Every entry below should be printed exactly.

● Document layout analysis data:
────

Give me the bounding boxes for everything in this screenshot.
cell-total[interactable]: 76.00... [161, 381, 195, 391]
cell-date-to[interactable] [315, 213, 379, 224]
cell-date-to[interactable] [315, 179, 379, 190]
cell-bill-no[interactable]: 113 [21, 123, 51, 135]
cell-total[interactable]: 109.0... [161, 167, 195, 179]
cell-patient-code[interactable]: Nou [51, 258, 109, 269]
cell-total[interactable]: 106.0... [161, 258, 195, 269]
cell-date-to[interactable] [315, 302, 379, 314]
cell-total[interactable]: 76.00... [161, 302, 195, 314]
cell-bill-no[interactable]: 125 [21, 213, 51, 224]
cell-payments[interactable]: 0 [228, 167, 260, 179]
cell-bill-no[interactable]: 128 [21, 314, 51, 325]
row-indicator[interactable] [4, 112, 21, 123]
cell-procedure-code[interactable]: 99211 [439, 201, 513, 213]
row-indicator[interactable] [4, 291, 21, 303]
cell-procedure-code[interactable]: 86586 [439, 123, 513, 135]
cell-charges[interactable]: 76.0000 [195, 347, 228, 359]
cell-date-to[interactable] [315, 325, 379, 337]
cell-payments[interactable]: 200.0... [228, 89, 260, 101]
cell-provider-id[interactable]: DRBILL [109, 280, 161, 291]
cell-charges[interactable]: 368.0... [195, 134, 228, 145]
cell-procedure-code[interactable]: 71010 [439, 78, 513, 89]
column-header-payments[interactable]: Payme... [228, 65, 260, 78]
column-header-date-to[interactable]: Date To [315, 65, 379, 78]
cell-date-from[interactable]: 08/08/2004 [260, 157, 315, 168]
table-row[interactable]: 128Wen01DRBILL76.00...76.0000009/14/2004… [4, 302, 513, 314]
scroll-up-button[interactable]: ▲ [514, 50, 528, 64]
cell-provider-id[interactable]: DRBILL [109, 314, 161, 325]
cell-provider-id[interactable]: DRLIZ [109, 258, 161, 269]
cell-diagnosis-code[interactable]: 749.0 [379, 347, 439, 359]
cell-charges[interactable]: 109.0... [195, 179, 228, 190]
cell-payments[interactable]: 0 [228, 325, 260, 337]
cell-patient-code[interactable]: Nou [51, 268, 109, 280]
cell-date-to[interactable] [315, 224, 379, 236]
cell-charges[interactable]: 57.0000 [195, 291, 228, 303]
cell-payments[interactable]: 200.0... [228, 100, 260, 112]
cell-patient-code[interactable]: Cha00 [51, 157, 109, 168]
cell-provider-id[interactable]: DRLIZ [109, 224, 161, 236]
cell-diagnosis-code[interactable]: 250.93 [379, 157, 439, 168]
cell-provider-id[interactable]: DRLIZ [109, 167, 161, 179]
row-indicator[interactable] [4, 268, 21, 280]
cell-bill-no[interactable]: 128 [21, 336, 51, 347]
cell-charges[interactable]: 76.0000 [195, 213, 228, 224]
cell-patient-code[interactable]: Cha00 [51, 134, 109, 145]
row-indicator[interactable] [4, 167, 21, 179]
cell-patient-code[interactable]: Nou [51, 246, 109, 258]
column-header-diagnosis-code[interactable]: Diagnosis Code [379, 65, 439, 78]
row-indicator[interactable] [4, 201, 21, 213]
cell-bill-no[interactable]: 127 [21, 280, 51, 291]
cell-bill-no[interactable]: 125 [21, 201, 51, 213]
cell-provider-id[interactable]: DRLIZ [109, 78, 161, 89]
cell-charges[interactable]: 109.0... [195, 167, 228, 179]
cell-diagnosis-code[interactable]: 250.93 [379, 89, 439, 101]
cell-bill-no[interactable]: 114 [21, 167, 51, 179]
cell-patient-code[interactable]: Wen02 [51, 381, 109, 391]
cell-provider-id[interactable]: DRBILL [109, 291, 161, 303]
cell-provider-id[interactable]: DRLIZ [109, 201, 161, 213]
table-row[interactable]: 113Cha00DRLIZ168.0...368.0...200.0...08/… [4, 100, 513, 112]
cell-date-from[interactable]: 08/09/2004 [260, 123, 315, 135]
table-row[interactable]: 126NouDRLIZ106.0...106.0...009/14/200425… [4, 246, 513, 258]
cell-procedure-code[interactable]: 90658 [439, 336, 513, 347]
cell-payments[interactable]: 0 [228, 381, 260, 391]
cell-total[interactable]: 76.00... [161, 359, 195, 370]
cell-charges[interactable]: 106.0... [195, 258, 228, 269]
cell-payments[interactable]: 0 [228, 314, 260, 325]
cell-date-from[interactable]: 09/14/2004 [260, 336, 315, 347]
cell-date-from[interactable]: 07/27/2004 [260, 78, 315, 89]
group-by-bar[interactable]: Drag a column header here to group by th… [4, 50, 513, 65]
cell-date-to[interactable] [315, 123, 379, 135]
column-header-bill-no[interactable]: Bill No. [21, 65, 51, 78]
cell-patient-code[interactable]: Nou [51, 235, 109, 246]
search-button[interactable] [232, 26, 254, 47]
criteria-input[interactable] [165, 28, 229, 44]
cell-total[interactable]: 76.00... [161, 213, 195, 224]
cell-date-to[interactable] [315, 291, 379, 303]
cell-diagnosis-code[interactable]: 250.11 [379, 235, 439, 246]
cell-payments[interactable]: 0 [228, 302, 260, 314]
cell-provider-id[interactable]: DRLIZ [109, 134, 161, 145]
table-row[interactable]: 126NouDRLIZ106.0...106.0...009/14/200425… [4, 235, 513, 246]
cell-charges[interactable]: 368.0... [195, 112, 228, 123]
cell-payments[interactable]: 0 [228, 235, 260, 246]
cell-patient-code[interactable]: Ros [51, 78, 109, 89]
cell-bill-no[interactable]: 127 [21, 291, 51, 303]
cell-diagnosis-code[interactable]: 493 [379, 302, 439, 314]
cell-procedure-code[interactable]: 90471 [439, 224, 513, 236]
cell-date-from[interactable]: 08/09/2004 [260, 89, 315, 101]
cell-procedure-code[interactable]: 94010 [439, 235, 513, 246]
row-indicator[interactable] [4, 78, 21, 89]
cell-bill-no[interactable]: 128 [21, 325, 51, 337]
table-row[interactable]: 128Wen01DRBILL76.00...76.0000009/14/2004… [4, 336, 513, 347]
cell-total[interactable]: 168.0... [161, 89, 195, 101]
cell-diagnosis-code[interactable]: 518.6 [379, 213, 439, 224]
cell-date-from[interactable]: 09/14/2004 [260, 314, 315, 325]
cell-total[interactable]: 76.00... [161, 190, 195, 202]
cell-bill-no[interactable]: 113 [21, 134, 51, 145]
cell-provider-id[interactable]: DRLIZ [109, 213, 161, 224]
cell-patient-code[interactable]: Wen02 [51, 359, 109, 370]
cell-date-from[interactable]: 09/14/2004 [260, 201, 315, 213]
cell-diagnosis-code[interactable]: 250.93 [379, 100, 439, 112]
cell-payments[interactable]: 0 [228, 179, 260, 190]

────

● RESULT OF THIS TASK:
Give me the bounding boxes for everything in this screenshot.
cell-total[interactable]: 76.00... [161, 381, 195, 391]
cell-date-to[interactable] [315, 213, 379, 224]
cell-date-to[interactable] [315, 179, 379, 190]
cell-bill-no[interactable]: 113 [21, 123, 51, 135]
cell-total[interactable]: 109.0... [161, 167, 195, 179]
cell-patient-code[interactable]: Nou [51, 258, 109, 269]
cell-total[interactable]: 106.0... [161, 258, 195, 269]
cell-date-to[interactable] [315, 302, 379, 314]
cell-total[interactable]: 76.00... [161, 302, 195, 314]
cell-bill-no[interactable]: 125 [21, 213, 51, 224]
cell-payments[interactable]: 0 [228, 167, 260, 179]
cell-bill-no[interactable]: 128 [21, 314, 51, 325]
row-indicator[interactable] [4, 112, 21, 123]
cell-procedure-code[interactable]: 99211 [439, 201, 513, 213]
row-indicator[interactable] [4, 291, 21, 303]
cell-procedure-code[interactable]: 86586 [439, 123, 513, 135]
cell-charges[interactable]: 76.0000 [195, 347, 228, 359]
cell-date-to[interactable] [315, 325, 379, 337]
cell-payments[interactable]: 200.0... [228, 89, 260, 101]
cell-provider-id[interactable]: DRBILL [109, 280, 161, 291]
cell-charges[interactable]: 368.0... [195, 134, 228, 145]
cell-procedure-code[interactable]: 71010 [439, 78, 513, 89]
column-header-payments[interactable]: Payme... [228, 65, 260, 78]
column-header-date-to[interactable]: Date To [315, 65, 379, 78]
cell-date-from[interactable]: 08/08/2004 [260, 157, 315, 168]
table-row[interactable]: 128Wen01DRBILL76.00...76.0000009/14/2004… [4, 302, 513, 314]
scroll-up-button[interactable]: ▲ [514, 50, 528, 64]
cell-provider-id[interactable]: DRBILL [109, 314, 161, 325]
cell-provider-id[interactable]: DRLIZ [109, 258, 161, 269]
cell-diagnosis-code[interactable]: 749.0 [379, 347, 439, 359]
cell-charges[interactable]: 109.0... [195, 179, 228, 190]
cell-payments[interactable]: 0 [228, 325, 260, 337]
cell-patient-code[interactable]: Nou [51, 268, 109, 280]
cell-date-to[interactable] [315, 224, 379, 236]
cell-charges[interactable]: 57.0000 [195, 291, 228, 303]
cell-payments[interactable]: 200.0... [228, 100, 260, 112]
cell-patient-code[interactable]: Cha00 [51, 157, 109, 168]
cell-provider-id[interactable]: DRLIZ [109, 224, 161, 236]
cell-diagnosis-code[interactable]: 250.93 [379, 157, 439, 168]
cell-provider-id[interactable]: DRLIZ [109, 167, 161, 179]
row-indicator[interactable] [4, 268, 21, 280]
cell-bill-no[interactable]: 128 [21, 336, 51, 347]
cell-charges[interactable]: 76.0000 [195, 213, 228, 224]
cell-patient-code[interactable]: Cha00 [51, 134, 109, 145]
row-indicator[interactable] [4, 167, 21, 179]
cell-patient-code[interactable]: Nou [51, 246, 109, 258]
column-header-diagnosis-code[interactable]: Diagnosis Code [379, 65, 439, 78]
row-indicator[interactable] [4, 201, 21, 213]
cell-bill-no[interactable]: 127 [21, 280, 51, 291]
cell-bill-no[interactable]: 125 [21, 201, 51, 213]
cell-provider-id[interactable]: DRLIZ [109, 78, 161, 89]
cell-charges[interactable]: 109.0... [195, 167, 228, 179]
cell-diagnosis-code[interactable]: 250.93 [379, 89, 439, 101]
cell-bill-no[interactable]: 114 [21, 167, 51, 179]
cell-patient-code[interactable]: Wen02 [51, 381, 109, 391]
cell-provider-id[interactable]: DRBILL [109, 291, 161, 303]
cell-provider-id[interactable]: DRLIZ [109, 201, 161, 213]
table-row[interactable]: 113Cha00DRLIZ168.0...368.0...200.0...08/… [4, 100, 513, 112]
cell-date-from[interactable]: 08/09/2004 [260, 123, 315, 135]
table-row[interactable]: 126NouDRLIZ106.0...106.0...009/14/200425… [4, 246, 513, 258]
cell-procedure-code[interactable]: 90658 [439, 336, 513, 347]
cell-payments[interactable]: 0 [228, 381, 260, 391]
cell-total[interactable]: 76.00... [161, 359, 195, 370]
cell-charges[interactable]: 106.0... [195, 258, 228, 269]
cell-payments[interactable]: 0 [228, 314, 260, 325]
cell-date-from[interactable]: 09/14/2004 [260, 336, 315, 347]
cell-date-from[interactable]: 07/27/2004 [260, 78, 315, 89]
group-by-bar[interactable]: Drag a column header here to group by th… [4, 50, 513, 65]
cell-date-to[interactable] [315, 123, 379, 135]
column-header-bill-no[interactable]: Bill No. [21, 65, 51, 78]
cell-patient-code[interactable]: Nou [51, 235, 109, 246]
search-button[interactable] [232, 26, 254, 47]
criteria-input[interactable] [165, 28, 229, 44]
cell-total[interactable]: 76.00... [161, 213, 195, 224]
cell-date-to[interactable] [315, 291, 379, 303]
cell-diagnosis-code[interactable]: 250.11 [379, 235, 439, 246]
cell-payments[interactable]: 0 [228, 302, 260, 314]
cell-provider-id[interactable]: DRLIZ [109, 134, 161, 145]
table-row[interactable]: 126NouDRLIZ106.0...106.0...009/14/200425… [4, 235, 513, 246]
cell-charges[interactable]: 368.0... [195, 112, 228, 123]
cell-payments[interactable]: 0 [228, 235, 260, 246]
cell-patient-code[interactable]: Ros [51, 78, 109, 89]
cell-bill-no[interactable]: 127 [21, 291, 51, 303]
cell-diagnosis-code[interactable]: 493 [379, 302, 439, 314]
cell-procedure-code[interactable]: 90471 [439, 224, 513, 236]
cell-date-from[interactable]: 08/09/2004 [260, 89, 315, 101]
cell-procedure-code[interactable]: 94010 [439, 235, 513, 246]
row-indicator[interactable] [4, 78, 21, 89]
cell-bill-no[interactable]: 128 [21, 325, 51, 337]
table-row[interactable]: 128Wen01DRBILL76.00...76.0000009/14/2004… [4, 336, 513, 347]
cell-total[interactable]: 168.0... [161, 89, 195, 101]
cell-diagnosis-code[interactable]: 518.6 [379, 213, 439, 224]
cell-date-from[interactable]: 09/14/2004 [260, 314, 315, 325]
cell-total[interactable]: 76.00... [161, 190, 195, 202]
cell-bill-no[interactable]: 113 [21, 134, 51, 145]
cell-provider-id[interactable]: DRLIZ [109, 213, 161, 224]
cell-patient-code[interactable]: Wen02 [51, 359, 109, 370]
cell-date-from[interactable]: 09/14/2004 [260, 201, 315, 213]
cell-diagnosis-code[interactable]: 250.93 [379, 100, 439, 112]
cell-payments[interactable]: 0 [228, 179, 260, 190]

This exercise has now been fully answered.